Powell Speaks, Congress Listens, The President Fumes

His appearances before a pair of congressional committees last week were the least of Federal Reserve Board chairman Jay Powell’s problems. His reputation for candor and the individual and small-group meetings he has held with 116 congresspersons in his 16 months in office assured a respectful reception and protection from a president threatening to fire him. “We in congress…got your back,” advised Democratic congressman from Georgia David Scott. One’s back is not normally the part of one’s anatomy it is safe to expose to a politician, but in this case Powell undoubtedly found the statement reassuring.

Yes, having the President who appointed you launching barrages of tweet attacks on your competence, coupled with threats to fire you, is unpleasant. And yes, it can be annoying to try to explain to a President who is, er, unsophisticated in economic matters that it might not be a good idea to lower interest rates drastically when the economy is growing smartly and anti-recession ammunition should be hoarded for possible later use. And to persuade a man who gleefully styles himself The King of Debt, several bankruptcies of his private-sector companies notwithstanding, that there will be a price to pay down the road for a fiscal policy so loose that annual deficits running around $1 trillion are projected as far ahead as the eye can see. A President gearing up for a tough battle to avoid a forced return to Trump Tower won’t settle for a growing economy: he wants one that will overcome the drag of his trade policy and “take off like a rocket”. And wants Powell to play NASA to the economy or find other work.

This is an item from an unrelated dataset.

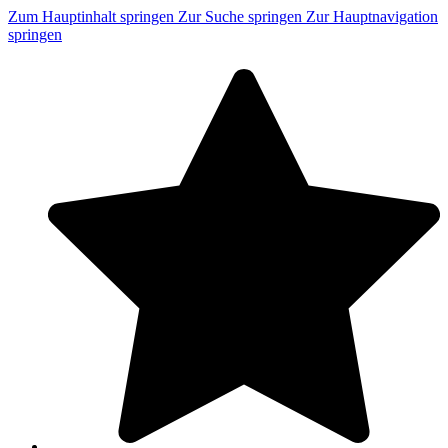
Zum Hauptinhalt springen
Zur Suche springen
Zur Hauptnavigation
springen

Powell has bigger worries than the President’s twitchy tweeter finger, first among them Trump’s decision to weaponize trade policy, to use tariffs that bar or make access to America’s massive market a weapon to bend adversaries and one-time allies to his will — “America First” makes little distinction between the two. Whatever the propriety of that policy, it adds to uncertainty, the bugbear of corporate investors. Tariffs have been levied on China to make it play fair in the world-trade game. Mexico, an important trading partner, has been told by Trump to stop funneling millions of Central Americans through its country to the US border or face ruinous restrictions on its exports, and by House speaker Nancy Pelosi that congressional approval of NAFTA 2.0, a trade treaty the President last week sent to congress for approval, is no sure thing. The European Union has been warned by Trump to lower barriers to American goods, or suffer the economic fate meted out to other nations that fail to believe that the President has reverted to the trade theories of 17th century mercantilist France.

“It appears that uncertainties around trade tensions … continue to weigh on the economic outlook,” Powell testified. Indeed. The President expects those uncertainties to produce at least a half-point reduction in interest rates later this month, and would prefer even more. He is likely to get only a quarter-point reduction because, as Powell noted, the US economy continues to do “reasonably well.” Whatever the cut, it will not be enough to suit Trump, who is preparing to blame the Fed for any downturn, which many analysts expect to hit early in 2020. Just in time to help voters decide whether four more years are due their tweeter-in-chief.

Powell also must concern himself with the state of the world economy, which is not good. Britain is racked by a war over whether it should leave the European Union –voters think it should, political and business elites, and now the Labour Party, think it shouldn’t — and is teetering on the brink of recession. In Germany, Europe’s largest economy, various economic indicators are at their lowest level in nearly a decade — manufacturing orders in May were 8.6% below last year’s level — prompting a Bloomberg headline, “German Recession Seems to Be Inevitable, Investor Survey Shows.”

The Italian and Greek economies labor under the weight of Germanic austerity policies, which Greece’s new Prime Minister, Kyriakos Mitsotakis and Italy’s coalition government are promising to force Brussels to change so that they can escape the austerity trap. Although Greece has a 40% youth unemployment rate and the Italian economy is at best stagnant, neither government is likely to find mercy in Brussels, where bureaucrats have no need to honor the promises made to constituents by their duly elected representatives. Most important, China’s highly indebted economy, its lenders’ balance sheets bloated with low-quality collateral, is staggering from Trump’s tariffs, with the effects rippling out to the many countries heavily dependent on exports to China to keep their economies humming. Germany is one such.

Then there is the situation at home. Powell must decide on interest-rate policy with the economy performing well but the Federal Reserve Banks of New York and Cleveland advising that their models set the probability of a recession in the next 12 months at 1-in-3, the highest in over ten years. And, like other central bankers, with little ammunition to use should one occur. Christine Lagarde, tipped to run the European Central Bank, says, “High public debt and low interest rates have left many countries with limited policy room for maneuver.”

Oh, yes. Trump believes the EU policy of low-to- negative interest rates, which Lagarde is likely to favor, is designed to drive down the value of the Euro relative to the dollar, and is crying “manipulation”. He wants Powell to produce interest rates low enough to drive down the dollar, emulating countries that have devalued their currencies to grow their economies. Turkey and Venezuela come to mind.